Inc. summarized the findings of a recent Mental Health America study thusly. It’s no surprise that mental health issues have been climbing during the COVID-19 pandemic — the U.S. Census Bureau finds that one-third of Americans exhibit signs of clinical anxiety or depression.
Fortunately, there may be a solution. Researchers studied 66 college students (none of whom were diagnosed with COVID-19) in China at the height of the outbreak and found that negative emotions were less apparent in those who engaged in 45 minutes of “vigorous physical activity” every day. Those who engaged in 80 minutes of moderate activity or 108 minutes of “light” activity each day exhibited similar effects.
This is likely welcome news to people who have been feeling down during a period of social isolation — which could be one of the main causes of these negative emotions. So, how can you work 45 minutes of vigorous exercise into your day and improve your outlook?
1. Replace your commute time with exercise.
With many people still working remotely, commute time is non-existent or substantially reduced. Perhaps you’ve been using that extra time in your day to sleep in, but why not replace it with a period of high-intensity exercise instead?
2. Walk during lulls.
If vigorous exercise sounds intimidating, you could always aim for achieving those 108 minutes of light exercise.
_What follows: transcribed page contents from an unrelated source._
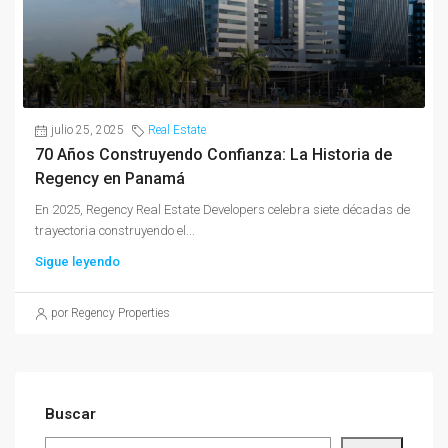
julio 25, 2025
Real Estate
70 Años Construyendo Confianza: La Historia de
Regency en Panamá
En 2025, Regency Real Estate Developers celebra siete décadas de
trayectoria construyendo el...
Sigue leyendo
por Regency Properties
Buscar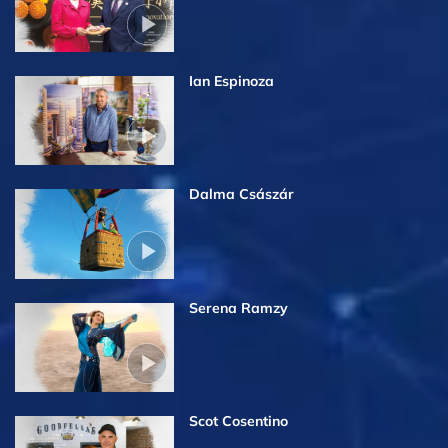
Ian Espinoza
Dalma Császár
Serena Ramzy
Scot Cosentino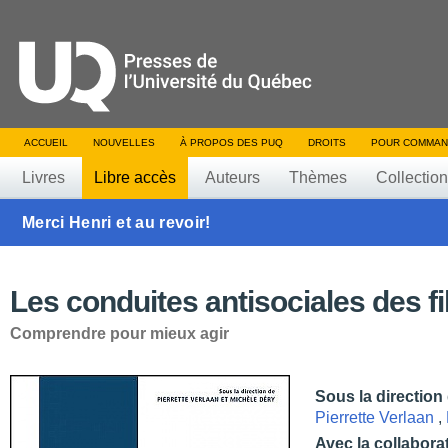
ACCUEIL
NOUVELLES
À PROPOS DES PUQ
DROITS
POUR COMMAN
Livres
Libre accès
Auteurs
Thèmes
Collectio
Merci Henri et au revoir!
Les conduites antisociales des fi
Comprendre pour mieux agir
Sous la direction
Pierrette Verlaan
,
Avec la collabora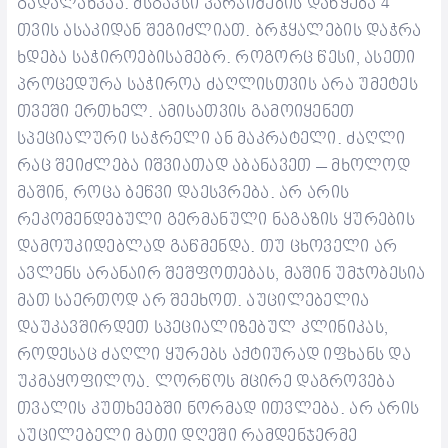
გადალახვაა. მსგავსი ვარჯიშების დაწყება 4
თვის ასაკიდან შეგიძლიათ.
ბრჭყალების დაჭრა
ხდება საჭიროებისამებრ. როგორც წესი, ასეთი
პროცედურა საჭიროა ძაღლისთვის არა უმეტეს
თვეში ერთხელ. ამისათვის გამოიყენეთ
სპეციალური საჭრელი ან მაკრატელი. ძაღლი
რაც შეიძლება იშვიათად აბანავეთ – მხოლოდ
მაშინ, როცა ბეწვი დაესვრება.
არ არის
რეკომენდებული გერმანული ნაგაზის ყურების
დამოუკიდებლად გაწმენდა. თუ ცხოველი არ
ავლენს არანაირ შეშფოთებას, მაშინ უმჯობესია
მათ საერთოდ არ შეეხოთ. აუცილებელია
დაუკავშირდეთ სპეციალიზებულ კლინიკას,
როდესაც ძაღლი ყურებს აქტიურად იფხანს და
უკმაყოფილოა.
ლორწოს მცირე დაგროვება
თვალის კუთხეებში ნორმად ითვლება. არ არის
აუცილებელი მათი დღეში რამდენჯერმე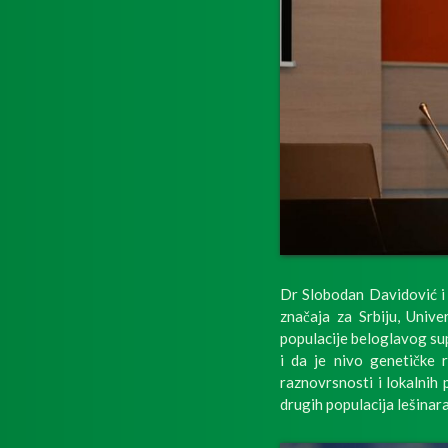
Dr Slobodan Davidović i d
značaja za Srbiju, Unive
populacije beloglavog sup
i da je nivo genetičke 
raznovrsnosti i lokalnih
drugih populacija lešinar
Start off your morning with a walk — and maybe head to the farther coffee shop to fit in a few extra minutes — and take advantage of your lunch break, time between meetings, and other lulls to squeeze in 10 or so quick minutes of walking. It’ll add up!
3. Make your free time count.
Like to wind down by watching TV or reading a book? Why not exercise at the same time? With a stationary bike, you can easily do both activities simultaneously. Or, listen to your favorite podcast while jogging. That way, you’ll have some entertainment while you’re boosting your energy — and your mental health.
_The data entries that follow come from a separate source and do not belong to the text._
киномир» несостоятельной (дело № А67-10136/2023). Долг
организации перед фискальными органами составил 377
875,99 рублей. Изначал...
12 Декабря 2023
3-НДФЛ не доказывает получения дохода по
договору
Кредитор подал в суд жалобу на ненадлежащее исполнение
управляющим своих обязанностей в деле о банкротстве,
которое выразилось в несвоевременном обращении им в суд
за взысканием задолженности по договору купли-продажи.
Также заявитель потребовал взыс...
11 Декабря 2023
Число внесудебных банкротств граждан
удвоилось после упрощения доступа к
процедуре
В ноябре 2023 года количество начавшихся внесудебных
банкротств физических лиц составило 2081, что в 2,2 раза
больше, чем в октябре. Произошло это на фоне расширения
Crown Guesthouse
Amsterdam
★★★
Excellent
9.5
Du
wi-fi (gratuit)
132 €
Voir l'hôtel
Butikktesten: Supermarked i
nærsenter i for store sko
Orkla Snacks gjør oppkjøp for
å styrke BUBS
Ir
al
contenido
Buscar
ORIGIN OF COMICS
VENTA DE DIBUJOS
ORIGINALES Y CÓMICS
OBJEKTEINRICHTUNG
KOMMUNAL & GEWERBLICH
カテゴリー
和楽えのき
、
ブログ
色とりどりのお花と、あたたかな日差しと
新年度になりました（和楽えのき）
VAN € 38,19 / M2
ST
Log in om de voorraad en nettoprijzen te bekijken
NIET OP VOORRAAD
4. Get an accountability buddy.
Because isolation could be contributing to your negative emotions, incorporating a social element into your exercise plan could help motivate you. If you’re able to exercise with a friend at a social distance, do it! Otherwise, even securing an accountability buddy — someone to keep you on track and vice versa — will push you to find the time to fit it in your day.
Exercise is a big step in helping you get through a difficult period and can boost your mood at any point. The study authors caution that more exercise is necessary now to “offset the psychological burden and negative emotions caused by the disease outbreak and social distancing.”
In addition to exercise, try to maintain your relationships, even if they’re at a physical distance, and engage in other feel-good activities. Don’t forget about mindfulness meditation and relaxing hobbies like reading and cooking — or whatever is your cup of tea!